EXERCISE: Each line of the material below that holds the word "fait" needs to be copied.

GIVEN DATA:
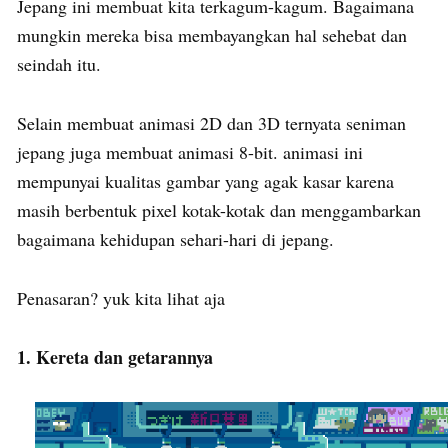
Jepang ini membuat kita terkagum-kagum. Bagaimana
mungkin mereka bisa membayangkan hal sehebat dan
seindah itu.
Selain membuat animasi 2D dan 3D ternyata seniman
jepang juga membuat animasi 8-bit. animasi ini
mempunyai kualitas gambar yang agak kasar karena
masih berbentuk pixel kotak-kotak dan menggambarkan
bagaimana kehidupan sehari-hari di jepang.
Penasaran? yuk kita lihat aja
1. Kereta dan getarannya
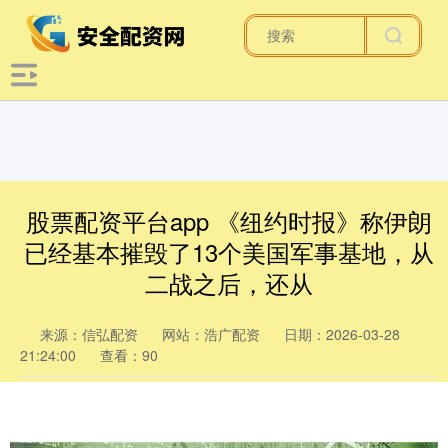
股票配资平台app 《纽约时报》称伊朗
已经基本摧毁了13个美国军事基地，从
二战之后，还从
来源：信弘配资
网站：浩广配资
日期：2026-03-28
21:24:00
查看：90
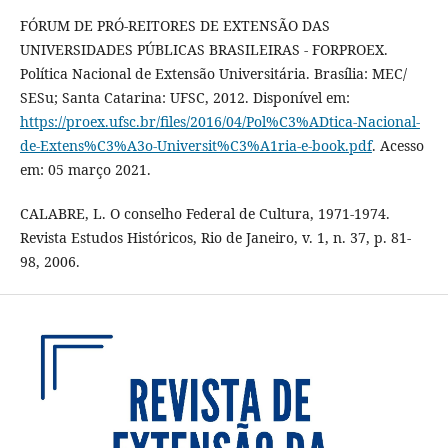
FÓRUM DE PRÓ-REITORES DE EXTENSÃO DAS
UNIVERSIDADES PÚBLICAS BRASILEIRAS - FORPROEX.
Política Nacional de Extensão Universitária. Brasília: MEC/
SESu; Santa Catarina: UFSC, 2012. Disponível em:
https://proex.ufsc.br/files/2016/04/Pol%C3%ADtica-Nacional-
de-Extens%C3%A3o-Universit%C3%A1ria-e-book.pdf
. Acesso
em: 05 março 2021.
CALABRE, L. O conselho Federal de Cultura, 1971-1974.
Revista Estudos Históricos, Rio de Janeiro, v. 1, n. 37, p. 81-
98, 2006.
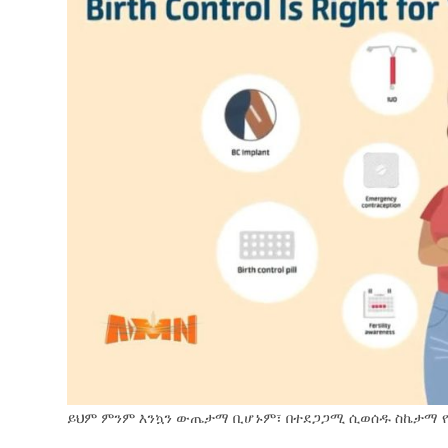
ይህም ምንም እንኳን ውጤታማ ቢሆኑም፣ በተደጋጋሚ ሲወሰዱ ስኬታማ የ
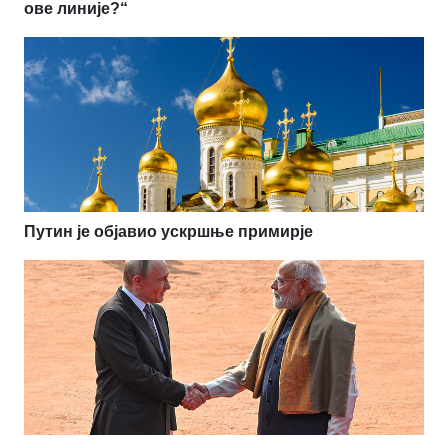
ове линије?“
Путин је објавио ускршње примирје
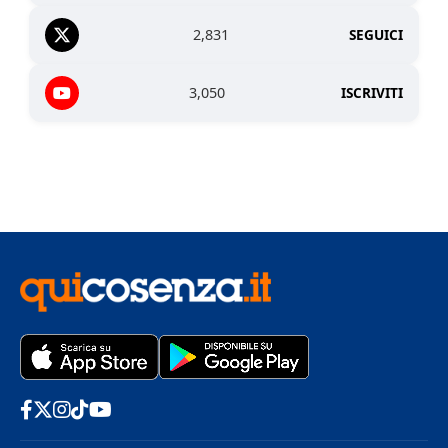
2,831
SEGUICI
3,050
ISCRIVITI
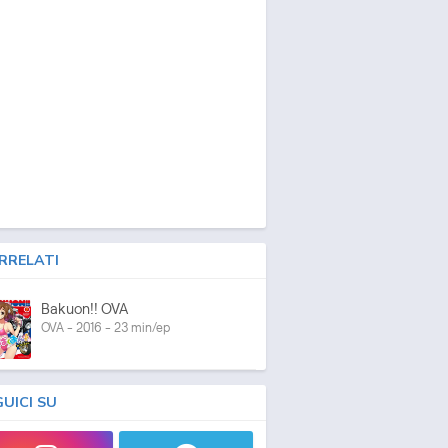
RRELATI
Bakuon!! OVA
OVA - 2016 - 23 min/ep
GUICI SU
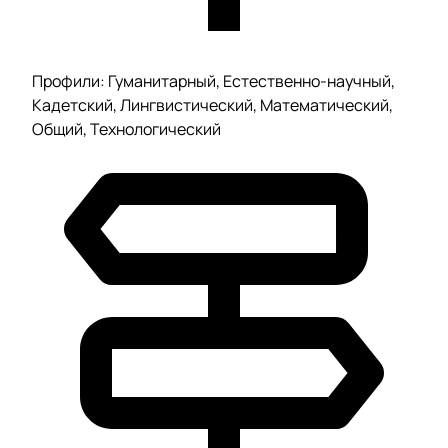
Профили: Гуманитарный, Естественно-научный,
Кадетский, Лингвистический, Математический,
Общий, Технологический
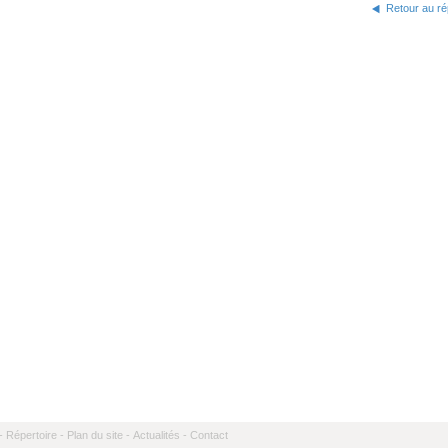
Retour au ré
-
Répertoire -
Plan du site -
Actualités -
Contact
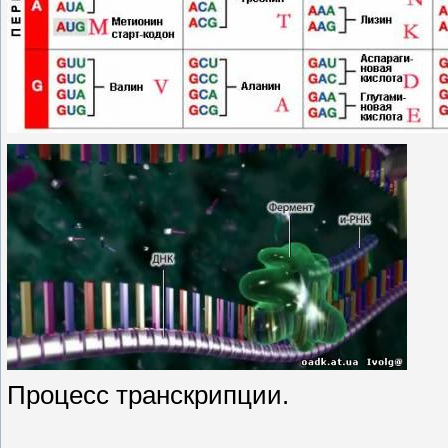
Процесс транскрипции.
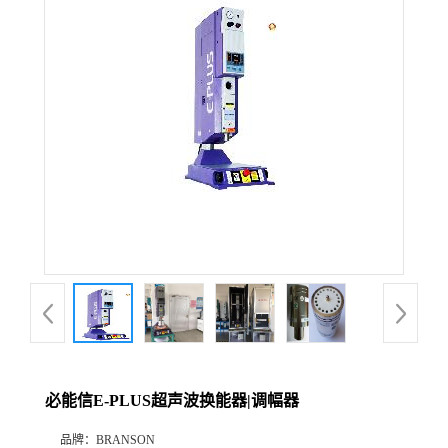
必能信E-PLUS超声波换能器|调幅器
品牌：
BRANSON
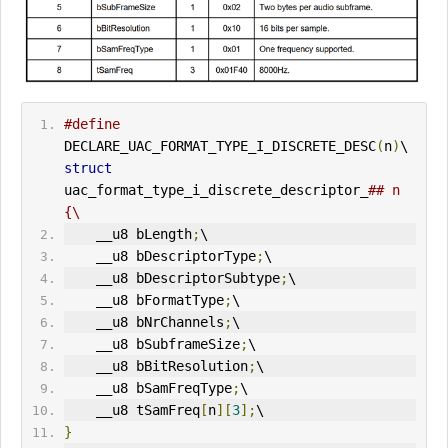
#define
DECLARE_UAC_FORMAT_TYPE_I_DISCRETE_DESC
(
n
)
\ 
struct
uac_format_type_i_discrete_descriptor_
## n 
{\
    __u8 bLength
;
\
    __u8 bDescriptorType
;
\
    __u8 bDescriptorSubtype
;
\
    __u8 bFormatType
;
\
    __u8 bNrChannels
;
\
    __u8 bSubframeSize
;
\
    __u8 bBitResolution
;
\
    __u8 bSamFreqType
;
\
    __u8 tSamFreq
[
n
][
3
];
\
}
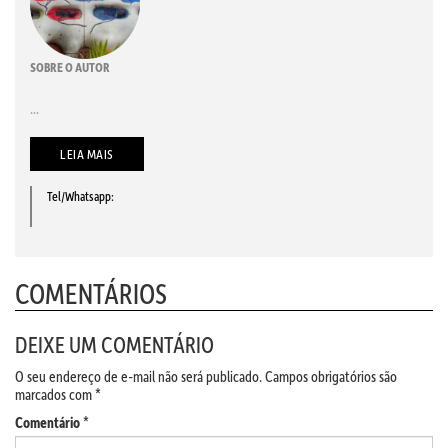
SOBRE O AUTOR
...
LEIA MAIS
Tel/Whatsapp:
COMENTÁRIOS
DEIXE UM COMENTÁRIO
O seu endereço de e-mail não será publicado.
Campos obrigatórios são
marcados com
*
Comentário
*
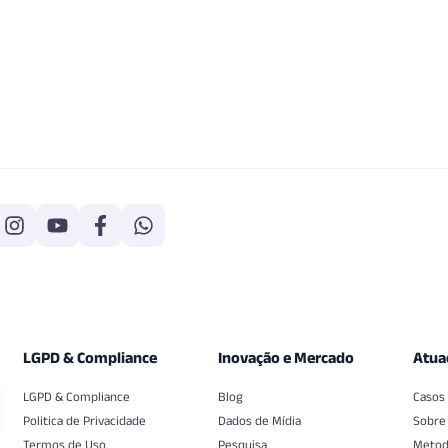
LGPD & Compliance
Inovação e Mercado
Atua
LGPD & Compliance
Blog
Casos
Politica de Privacidade
Dados de Mídia
Sobre
Termos de Uso
Pesquisa
Metod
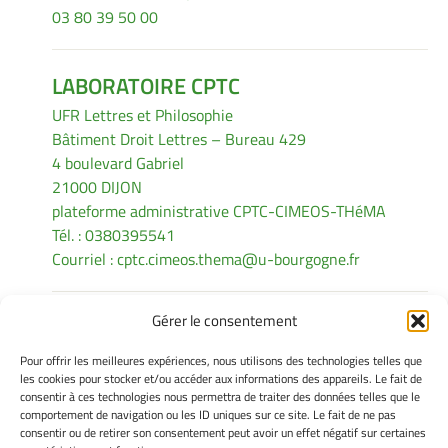
03 80 39 50 00
LABORATOIRE CPTC
UFR Lettres et Philosophie
Bâtiment Droit Lettres – Bureau 429
4 boulevard Gabriel
21000 DIJON
plateforme administrative CPTC-CIMEOS-THéMA
Tél. : 0380395541
Courriel :
cptc.cimeos.thema@u-bourgogne.fr
Gérer le consentement
INFORMATIONS LÉGALES
Pour offrir les meilleures expériences, nous utilisons des technologies telles que
Mentions légales
les cookies pour stocker et/ou accéder aux informations des appareils. Le fait de
consentir à ces technologies nous permettra de traiter des données telles que le
Gérer mes cookies
comportement de navigation ou les ID uniques sur ce site. Le fait de ne pas
Politique de cookies
consentir ou de retirer son consentement peut avoir un effet négatif sur certaines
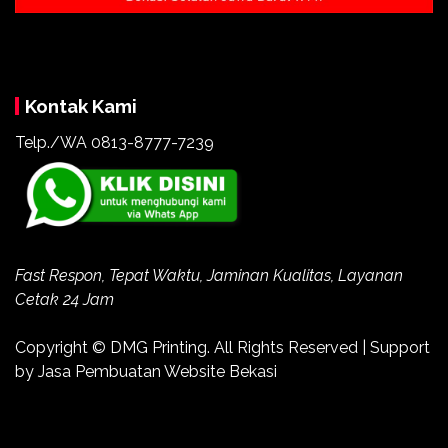
Kontak Kami
Telp./WA 0813-8777-7239
Fast Respon, Tepat Waktu, Jaminan Kualitas, Layanan
Cetak 24 Jam
Copyright ©
DMG Printing
. All Rights Reserved | Support
by
Jasa Pembuatan Website Bekasi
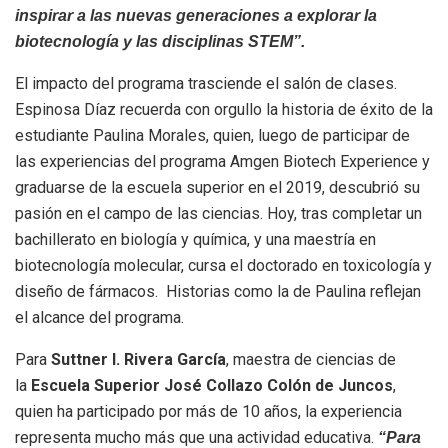
inspirar a las nuevas generaciones a explorar la
biotecnología y las disciplinas STEM”.
El impacto del programa trasciende el salón de clases.
Espinosa Díaz recuerda con orgullo la historia de éxito de la
estudiante Paulina Morales, quien, luego de participar de
las experiencias del programa Amgen Biotech Experience y
graduarse de la escuela superior en el 2019, descubrió su
pasión en el campo de las ciencias. Hoy, tras completar un
bachillerato en biología y química, y una maestría en
biotecnología molecular, cursa el doctorado en toxicología y
diseño de fármacos. Historias como la de Paulina reflejan
el alcance del programa.
Para
Suttner I. Rivera García
, maestra de ciencias de
la
Escuela Superior José Collazo Colón de Juncos
,
quien ha participado por más de 10 años, la experiencia
representa mucho más que una actividad educativa.
“Para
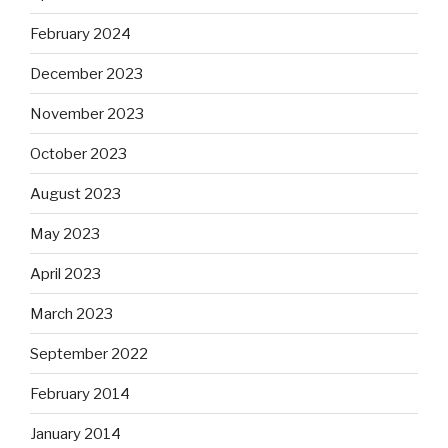
February 2024
December 2023
November 2023
October 2023
August 2023
May 2023
April 2023
March 2023
September 2022
February 2014
January 2014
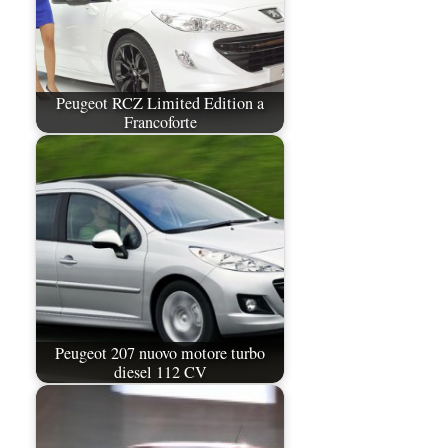
Peugeot RCZ Limited Edition a
Francoforte
Peugeot 207 nuovo motore turbo
diesel 112 CV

RESULT BELOW:
les cookies pour stocker et/ou accéder aux informations des appareils. Le fait de
comportement de navigation ou les ID uniques sur ce site. Le fait de ne pas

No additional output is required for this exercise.